Section 125 Cafeteria Plan ("FLEX")

A form of Cafeteria plans, also known as “flexible benefits plans”, under IRC §125, offers a proven way for employers to reduce taxes, manage and minimize dramatic increases in the cost of employee benefits while simultaneously improving their ability to meet the diverse benefit needs of their employees. §125 Cafeteria plans provide improved flexibility in benefit offerings at a modest cost. Employers seeking to contain the cost of benefits can adopt §125 Cafeteria plans to minimize the impact of cost increases to their employees and themselves.
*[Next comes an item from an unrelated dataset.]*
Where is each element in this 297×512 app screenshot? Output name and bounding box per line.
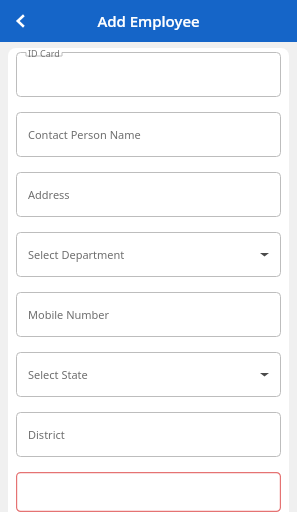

Employers can meet all of these needs and realize significant gains with a §125 Cafeteria plan by using any of the following types of accounts:

  1. Premium Conversion Accounts that allow employees to pay group insurance premiums with pre-tax dollars (i.e. Health, dental, and vision insurance premiums).
  2. Health Care Flexible Spending Accounts that allow §213(d) healthcare expenses to be paid with pre-tax dollars (co-pays, deductibles, prescription drugs, etc.).
  3. Dependent Care Flexible Spending Accounts that allow the payment of child or dependent day care expenses with pre-tax dollars.

Employer Advantages:

  • Utilization of current tax laws can result in substantial benefit cost savings
  • Creates a system that efficiently allows employees to pay for certain benefits with pre-tax dollars
  • Allows greater flexibility in the choice of benefit offerings to all employees
  • Educates employees about provided benefits and provides an incentive to utilize them efficiently
  • Gives employees “ownership” of their coverage and provides for greater employee appreciation

Employee Advantages:

  • Reduces taxable income without reducing benefit coverage
  • Increases spendable income without reducing benefit coverage
  • Allows for pre-tax deductions for group insurance premiums (health, dental, vision), dependant care expenses, and even reimbursable healthcare expenses
  • Often creates greater choice & flexibility in available employer-provided benefits

Set-up and administrative costs of a §125 Cafeteria plan are modest and are generally more than offset by the tax savings realized. Therefore, such plans are economically feasible for even the smallest employers.